WORK INSTRUCTION:
Working down the material below, reproduce exactly every line from the one containing "<instances>...</instances> (empty list" to the last line, and only those.

**** PROVIDED MATERIAL ****

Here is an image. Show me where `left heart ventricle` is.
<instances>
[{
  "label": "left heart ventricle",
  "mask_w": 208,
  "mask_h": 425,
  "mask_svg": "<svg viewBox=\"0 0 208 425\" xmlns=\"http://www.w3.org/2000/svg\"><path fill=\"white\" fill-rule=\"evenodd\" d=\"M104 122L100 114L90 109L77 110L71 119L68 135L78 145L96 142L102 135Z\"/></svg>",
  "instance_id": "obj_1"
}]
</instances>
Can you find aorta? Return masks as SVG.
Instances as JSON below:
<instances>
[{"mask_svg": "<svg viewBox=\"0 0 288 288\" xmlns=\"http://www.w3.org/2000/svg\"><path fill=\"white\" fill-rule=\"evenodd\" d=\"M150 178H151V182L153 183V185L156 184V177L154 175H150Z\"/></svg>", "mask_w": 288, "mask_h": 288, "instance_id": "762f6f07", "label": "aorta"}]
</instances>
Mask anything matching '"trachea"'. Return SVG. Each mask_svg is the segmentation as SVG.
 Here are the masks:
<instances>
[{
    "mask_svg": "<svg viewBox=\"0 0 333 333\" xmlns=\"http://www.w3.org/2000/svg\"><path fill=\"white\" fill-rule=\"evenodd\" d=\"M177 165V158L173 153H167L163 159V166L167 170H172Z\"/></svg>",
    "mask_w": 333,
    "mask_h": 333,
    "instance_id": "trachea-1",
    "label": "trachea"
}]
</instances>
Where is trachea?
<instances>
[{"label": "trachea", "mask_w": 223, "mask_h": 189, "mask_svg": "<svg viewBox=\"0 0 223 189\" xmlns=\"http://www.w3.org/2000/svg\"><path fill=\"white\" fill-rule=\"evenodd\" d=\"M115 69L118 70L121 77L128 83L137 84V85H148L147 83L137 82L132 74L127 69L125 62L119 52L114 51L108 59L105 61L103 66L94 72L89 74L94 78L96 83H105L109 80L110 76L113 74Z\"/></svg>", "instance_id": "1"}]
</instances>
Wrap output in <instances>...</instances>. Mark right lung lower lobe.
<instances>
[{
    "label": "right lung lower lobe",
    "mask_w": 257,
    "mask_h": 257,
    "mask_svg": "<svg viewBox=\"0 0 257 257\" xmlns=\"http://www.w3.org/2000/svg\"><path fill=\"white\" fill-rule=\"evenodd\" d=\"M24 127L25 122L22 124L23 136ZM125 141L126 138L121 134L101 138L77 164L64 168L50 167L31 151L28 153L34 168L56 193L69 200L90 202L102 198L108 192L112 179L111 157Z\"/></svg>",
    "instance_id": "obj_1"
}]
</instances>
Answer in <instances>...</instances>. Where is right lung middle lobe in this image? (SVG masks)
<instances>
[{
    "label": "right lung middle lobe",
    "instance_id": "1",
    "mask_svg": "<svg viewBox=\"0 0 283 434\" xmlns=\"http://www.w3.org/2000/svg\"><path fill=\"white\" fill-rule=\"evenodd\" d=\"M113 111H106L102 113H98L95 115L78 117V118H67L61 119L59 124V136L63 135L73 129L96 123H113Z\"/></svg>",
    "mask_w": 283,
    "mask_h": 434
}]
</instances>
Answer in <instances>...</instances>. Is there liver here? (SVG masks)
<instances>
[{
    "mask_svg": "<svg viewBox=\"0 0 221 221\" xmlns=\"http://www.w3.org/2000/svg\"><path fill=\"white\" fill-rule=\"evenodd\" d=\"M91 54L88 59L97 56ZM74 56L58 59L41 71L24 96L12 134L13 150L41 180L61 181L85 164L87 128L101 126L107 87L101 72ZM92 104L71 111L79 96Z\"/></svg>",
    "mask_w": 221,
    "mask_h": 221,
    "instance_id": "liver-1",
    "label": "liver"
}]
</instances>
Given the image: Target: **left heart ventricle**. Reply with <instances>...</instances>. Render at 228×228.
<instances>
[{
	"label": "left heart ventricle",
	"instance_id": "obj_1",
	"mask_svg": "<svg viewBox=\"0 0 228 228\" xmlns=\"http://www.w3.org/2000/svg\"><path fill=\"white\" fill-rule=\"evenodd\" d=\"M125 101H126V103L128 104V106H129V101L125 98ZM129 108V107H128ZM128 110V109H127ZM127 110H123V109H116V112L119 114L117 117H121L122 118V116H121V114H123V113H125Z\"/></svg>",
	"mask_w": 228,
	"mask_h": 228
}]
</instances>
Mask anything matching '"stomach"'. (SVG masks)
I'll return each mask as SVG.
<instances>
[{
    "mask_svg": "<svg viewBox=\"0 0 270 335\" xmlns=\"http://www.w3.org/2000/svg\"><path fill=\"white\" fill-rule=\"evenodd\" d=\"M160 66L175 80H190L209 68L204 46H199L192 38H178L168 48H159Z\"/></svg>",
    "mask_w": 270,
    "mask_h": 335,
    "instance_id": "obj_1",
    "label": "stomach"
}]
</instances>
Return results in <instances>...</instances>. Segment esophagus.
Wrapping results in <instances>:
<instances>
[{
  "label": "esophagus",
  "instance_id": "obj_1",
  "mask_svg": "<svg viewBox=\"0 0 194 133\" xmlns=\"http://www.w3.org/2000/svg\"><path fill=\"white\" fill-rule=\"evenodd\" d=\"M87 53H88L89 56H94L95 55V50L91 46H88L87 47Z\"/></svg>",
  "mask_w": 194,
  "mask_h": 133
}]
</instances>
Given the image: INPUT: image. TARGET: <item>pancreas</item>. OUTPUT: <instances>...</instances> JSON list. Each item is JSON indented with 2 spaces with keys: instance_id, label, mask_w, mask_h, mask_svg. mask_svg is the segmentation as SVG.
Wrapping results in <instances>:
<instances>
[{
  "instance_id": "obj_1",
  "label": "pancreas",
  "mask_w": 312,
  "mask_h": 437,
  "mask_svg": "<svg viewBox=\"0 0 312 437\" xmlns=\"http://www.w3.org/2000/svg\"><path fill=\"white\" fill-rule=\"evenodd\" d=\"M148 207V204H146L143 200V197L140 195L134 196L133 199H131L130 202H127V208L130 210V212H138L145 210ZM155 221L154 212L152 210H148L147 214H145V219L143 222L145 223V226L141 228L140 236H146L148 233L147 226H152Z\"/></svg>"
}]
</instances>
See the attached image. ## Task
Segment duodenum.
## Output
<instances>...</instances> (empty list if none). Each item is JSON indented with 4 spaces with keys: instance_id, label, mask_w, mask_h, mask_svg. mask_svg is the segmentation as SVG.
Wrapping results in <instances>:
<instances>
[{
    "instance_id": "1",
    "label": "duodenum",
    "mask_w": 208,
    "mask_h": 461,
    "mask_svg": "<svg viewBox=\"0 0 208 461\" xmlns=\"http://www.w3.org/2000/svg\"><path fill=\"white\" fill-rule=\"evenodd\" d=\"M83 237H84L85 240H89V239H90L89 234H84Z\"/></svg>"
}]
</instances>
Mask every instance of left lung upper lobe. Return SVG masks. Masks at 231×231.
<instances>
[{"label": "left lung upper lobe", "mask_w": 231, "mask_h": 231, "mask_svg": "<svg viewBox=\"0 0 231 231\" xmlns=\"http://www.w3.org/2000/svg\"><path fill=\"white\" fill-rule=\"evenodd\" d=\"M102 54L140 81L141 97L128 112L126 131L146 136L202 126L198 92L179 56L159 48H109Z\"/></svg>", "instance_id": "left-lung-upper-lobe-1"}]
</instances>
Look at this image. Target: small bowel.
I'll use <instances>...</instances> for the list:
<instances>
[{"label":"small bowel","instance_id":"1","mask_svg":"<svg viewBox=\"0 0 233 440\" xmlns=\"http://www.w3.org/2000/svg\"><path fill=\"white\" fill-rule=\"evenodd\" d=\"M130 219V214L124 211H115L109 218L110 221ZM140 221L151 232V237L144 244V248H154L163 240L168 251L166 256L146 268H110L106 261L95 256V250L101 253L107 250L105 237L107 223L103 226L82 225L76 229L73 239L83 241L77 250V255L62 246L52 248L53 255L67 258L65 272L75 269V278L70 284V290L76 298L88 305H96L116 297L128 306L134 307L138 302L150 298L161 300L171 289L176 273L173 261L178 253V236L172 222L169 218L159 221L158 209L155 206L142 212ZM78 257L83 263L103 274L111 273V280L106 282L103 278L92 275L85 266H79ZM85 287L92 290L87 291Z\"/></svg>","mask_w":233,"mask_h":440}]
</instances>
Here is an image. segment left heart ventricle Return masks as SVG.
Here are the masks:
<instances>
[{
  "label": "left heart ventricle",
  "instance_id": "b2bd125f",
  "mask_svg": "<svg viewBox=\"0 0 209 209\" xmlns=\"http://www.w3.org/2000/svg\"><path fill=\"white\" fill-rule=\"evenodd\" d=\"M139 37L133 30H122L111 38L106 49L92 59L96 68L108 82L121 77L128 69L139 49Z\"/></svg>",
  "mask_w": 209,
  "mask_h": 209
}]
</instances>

****

SOLUTION TO THE EXERCISE:
<instances>...</instances> (empty list if none). Each item is JSON indented with 4 spaces with keys: instance_id, label, mask_w, mask_h, mask_svg. mask_svg is the segmentation as SVG.
Wrapping results in <instances>:
<instances>
[{
    "instance_id": "1",
    "label": "duodenum",
    "mask_w": 208,
    "mask_h": 461,
    "mask_svg": "<svg viewBox=\"0 0 208 461\" xmlns=\"http://www.w3.org/2000/svg\"><path fill=\"white\" fill-rule=\"evenodd\" d=\"M83 237H84L85 240H89V239H90L89 234H84Z\"/></svg>"
}]
</instances>
Mask every instance of left lung upper lobe. Return SVG masks. Masks at 231×231.
<instances>
[{"label": "left lung upper lobe", "mask_w": 231, "mask_h": 231, "mask_svg": "<svg viewBox=\"0 0 231 231\" xmlns=\"http://www.w3.org/2000/svg\"><path fill=\"white\" fill-rule=\"evenodd\" d=\"M102 54L140 81L141 97L128 112L126 131L146 136L202 126L198 92L179 56L159 48H109Z\"/></svg>", "instance_id": "left-lung-upper-lobe-1"}]
</instances>
Look at this image. Target: small bowel.
I'll use <instances>...</instances> for the list:
<instances>
[{"label":"small bowel","instance_id":"1","mask_svg":"<svg viewBox=\"0 0 233 440\" xmlns=\"http://www.w3.org/2000/svg\"><path fill=\"white\" fill-rule=\"evenodd\" d=\"M130 219V214L124 211H115L109 218L110 221ZM140 221L151 232V237L144 244V248H154L163 240L168 251L166 256L146 268H110L106 261L95 256V250L101 253L107 250L105 237L107 223L103 226L82 225L76 229L73 239L83 241L77 250V255L62 246L52 248L53 255L67 258L65 272L75 269V278L70 284V290L76 298L88 305H96L116 297L128 306L134 307L138 302L150 298L161 300L171 289L176 273L173 261L178 253V236L172 222L169 218L159 221L158 209L155 206L142 212ZM78 257L83 263L103 274L111 273V280L106 282L103 278L92 275L85 266H79ZM85 287L92 290L87 291Z\"/></svg>","mask_w":233,"mask_h":440}]
</instances>
Here is an image. segment left heart ventricle Return masks as SVG.
Here are the masks:
<instances>
[{
  "label": "left heart ventricle",
  "instance_id": "b2bd125f",
  "mask_svg": "<svg viewBox=\"0 0 209 209\" xmlns=\"http://www.w3.org/2000/svg\"><path fill=\"white\" fill-rule=\"evenodd\" d=\"M139 37L133 30H122L111 38L106 49L92 59L96 68L108 82L121 77L128 69L139 49Z\"/></svg>",
  "mask_w": 209,
  "mask_h": 209
}]
</instances>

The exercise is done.